Define a sync add function. Then measure the running time under the same condition.

```
def sync_add(num_adding):
    node_list = produce_nodes(num_adding)
    start_time = time.time()
    for node in node_list:
        result = vector_store.add([node])
    end_time = time.time()
    return end_time - start_time
```

```
for count in add_counts:
    sync_time = sync_add(count)
    print(f"Sync add for {count} took {sync_time:.2f} seconds")
```

```
Sync add for 10 took 0.56 seconds
Sync add for 100 took 5.85 seconds
Sync add for 1000 took 62.91 seconds
```

The result shows that the sync adding process is much slower than the async one.

### Async search

Re-initialize the vector store and add some documents before running the search.

```
vector_store = init_vector_store()
node_list = produce_nodes(num_adding=1000)
inserted_ids = vector_store.add(node_list)
```

```
2025-01-24 20:08:57,982 [DEBUG][_create_connection]: Created new connection using: 351dc7ea4fb14d4386cfab02621ab7d1 (async_milvus_client.py:600)
```

Define an async search function.
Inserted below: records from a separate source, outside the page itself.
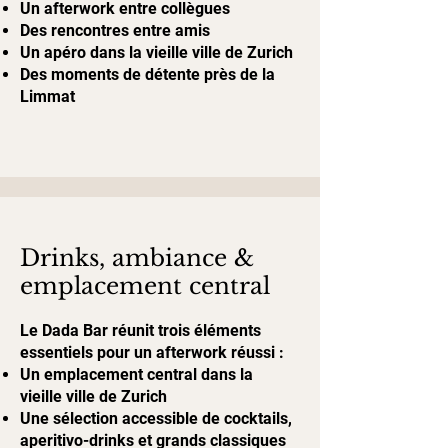
Un afterwork entre collègues
Des rencontres entre amis
Un apéro dans la vieille ville de Zurich
Des moments de détente près de la
Limmat
Drinks, ambiance &
emplacement central
Le Dada Bar réunit trois éléments
essentiels pour un afterwork réussi :
Un emplacement central dans la
vieille ville de Zurich
Une sélection accessible de cocktails,
aperitivo-drinks et grands classiques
We use the `aquery()` function in Milvus vector store instance.

```
async def async_search(num_queries):
    start_time = time.time()
    tasks = []
    for _ in range(num_queries):
        query = VectorStoreQuery(
            query_embedding=[0.5] * (DIM - 1) + [0.6], similarity_top_k=3
        )
        task = vector_store.aquery(query=query)  # use aquery()
        tasks.append(task)
    results = await asyncio.gather(*tasks)
    end_time = time.time()
    return end_time - start_time
```

```
query_counts = [10, 100, 1000]
```

Asynchronously search from Milvus store.

```
for count in query_counts:


    async def measure_async_search():
        async_time = await async_search(count)
        print(
            f"Async search for {count} queries took {async_time:.2f} seconds"
        )
        return async_time


    loop.run_until_complete(measure_async_search())
```

```
Async search for 10 queries took 0.55 seconds
Async search for 100 queries took 1.39 seconds
Async search for 1000 queries took 8.81 seconds
```

#### Compare with synchronous search

Define a sync search function. Then measure the running time under the same condition.

```
def sync_search(num_queries):
    start_time = time.time()
    for _ in range(num_queries):
        query = VectorStoreQuery(
            query_embedding=[0.5] * (DIM - 1) + [0.6], similarity_top_k=3
        )
        result = vector_store.query(query=query)
    end_time = time.time()
    return end_time - start_time
```

```
for count in query_counts:
    sync_time = sync_search(count)
    print(f"Sync search for {count} queries took {sync_time:.2f} seconds")
```

```
Sync search for 10 queries took 3.29 seconds
Sync search for 100 queries took 30.80 seconds
Sync search for 1000 queries took 308.80 seconds
```

The result shows that the sync search process is much slower than the async one.